Even though the U.K. CPI came in as expected at 2.7% and the core report barely missed expectations (2.3% vs. projected 2.4%), speculation began to circulate that today’s BOE Inflation Report would take a dovish tone. This, of course, meant that some traders believe that if inflation remains subdued, it would give the BOE more room for bond purchases later on.
Combining this with Draghi’s comments that fears of a currency war were out of place, it’s no wonder that EUR/GBP soared higher and hit my stop loss midway through yesterday’s London session!
Stopped out at .8620: -69 pips / -0.50%
To be honest, I didn’t quite see that happening, but I don’t have any regrets over taking this trade.
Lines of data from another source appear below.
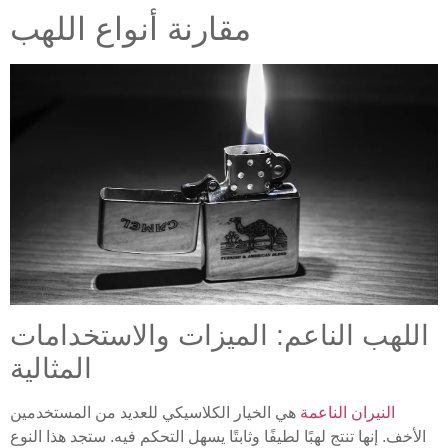
مقارنة أنواع اللهب
اللهب الناعم: الميزات والاستخدامات
المثالية
النيران الناعمة
هي الخيار الكلاسيكي للعديد من المستخدمين
الأخف. إنها تنتج لهبًا لطيفًا وثابتًا يسهل التحكم فيه. ستجد هذا النوع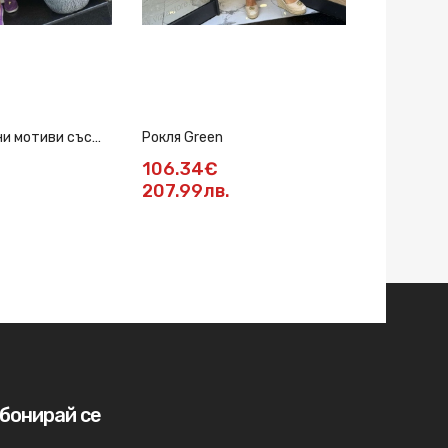
ни мотиви със
Рокля Green
Рокля черн
106.34€
80.78€
207.99лв.
158лв.
бонирай се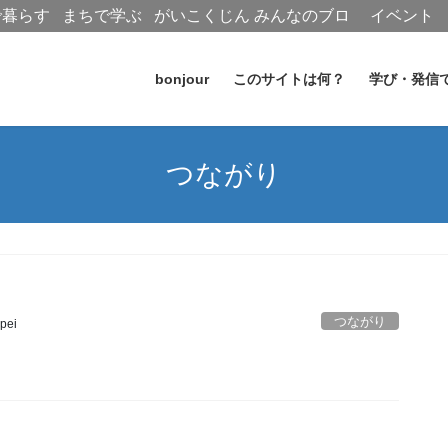
で暮らす
まちで学ぶ
がいこくじん
みんなのブロ
イベント
グ
bonjour
このサイトは何？
学び・発信
つながり
つながり
pei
The technical setup was really nice, and at that time, I really thought the Fib levels would hold. It’s not like I knew that the euro would make a decent comeback yesterday either.
So, a little slip up before V-day, but I ain’t gonna let this ruin my mood! On to the next trade!
Trade Idea: 2013-02-12 03:15
I’ve been waiting for this moment for a while now, so I didn’t hesitate to sell EUR/GBP at market once the signals lined up!
After EUR/GBP had formed a double top formation with lower highs, I had begun to develop a bearish bias for the pair. I figured it was a only a matter of time before this sucker traded lower, and lo and behold, price broke down below the .8560 neckline on Thursday, thanks to Mario Draghi’s remarks on the euro.
I held back from selling the initial drop because I wanted a better price and reward-to-risk ratio, so I sat on the sidelines and waited for this pair to retrace its footsteps. Now, it’s right where I want it to be – in a confluence zone! It’s go time, baby!
Sold at market (.8551), stop loss at .8620, profit target at .8450. Risked 0.5% of my account.
I sold in this area because we have a cluster of inflection points here:
- The 50% Fibonacci retracement level
- Former neckline support
- Approximately 1 full ATR from the week open
Aside from that, we got one more sign of confirmation from the spinning top that formed right in this area.
Fundamentally, I think this trade makes sense, especially since the euro has come under renewed selling pressure after Draghi expressed concern about the euro’s strength late last week. Aside from that, political issues in the euro zone have reintroduced uncertainty, which I think should cap off the euro’s gains for now. Overall, it seems to me that the shared currency still has a bit of room to fall, considering how long and extended its recent rally has lasted.